Get to this dudes room this a.m. for transport and he is in ST/a-fib with rates of 140s-150s, BP holding steady. The diltiazem gtt is already maxed out so I have the nurse give his a.m. PO meds early and I give him 20mg dilt IV. I was very hesistant to give him a beta blocker IV due to the possibility of complete heart block from dual nodal blockade (surprised the arrythmia service had him on huge dose of PO metoprolol, as was the burn ICU team). Look at lytes and he's hypokalemic not yet repleted so I help nurse hang some K and Mag. 10 minutes later, he's back in NSR so all is good but it looked like we were gonna post-pone for a while.

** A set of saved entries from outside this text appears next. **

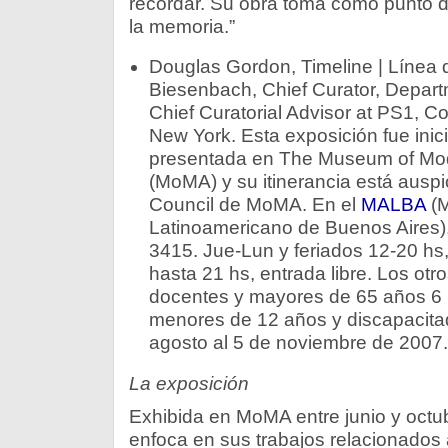
recordar. Su obra toma como punto de
la memoria.”
Douglas Gordon, Timeline | Línea 
Biesenbach, Chief Curator, Depart
Chief Curatorial Advisor at PS1, C
New York. Esta exposición fue ini
presentada en The Museum of Mod
(MoMA) y su itinerancia está auspic
Council de MoMA. En el
MALBA
(M
Latinoamericano de Buenos Aires),
3415. Jue-Lun y feriados 12-20 hs
hasta 21 hs, entrada libre. Los otr
docentes y mayores de 65 años 6 
menores de 12 años y discapacitad
agosto al 5 de noviembre de 2007.
La exposición
Exhibida en MoMA entre junio y octu
enfoca en sus trabajos relacionados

Intra-op, things are going well. Oxygenating, ventilating, perfusing until.....his EtCO2 drops from 34 to 18 in seconds. My attending happens to be in the room and he's like "WTF." Wasn't sure either, took a look at his a-line and his BP was normotensive but then dropped precipitously w/in the next 30 seconds. He then developed hypoxemia with his SaO2 steadily dropping, no elevation in his Ppeak or Pmean. Flipped him onto 100%, bagged him w/o difficulty but sats and EtCO2 stayed low. I listened to BS while attending took care of BP; BS equal b/l. I then suctioned him well w/o improvement so we called for the bronch and a stat CXR. Bronchoscopy revealed a huge L mainstem mucous plug with ETT in good position; we cleaned him out thoroughly w/the bronch. CXR showed loss of airspace in L hemithorax w/o evidence of PTX, pulmonary edema etc. Added some recruitment maneuvers, and ultimately everything normalized.

So this guy plugged up and had a huge shunt leading to his hypoxemia which possibly contributed to the hypotension. Shunt usually (that I'm familiar with) doesn't cause low EtCO2 though and the timing of events is very curious: decreased EtCO2-->hypotension-->hypoxia. After thinking about this case and the events, I'm left thinking that something else was also in play, perhaps a PE that resolved on its own? Thoughts?

Ultimately, we were able to take our pt. back to the BICU on a t-piece and he was extubated this afternoon....looked great when I checked on him.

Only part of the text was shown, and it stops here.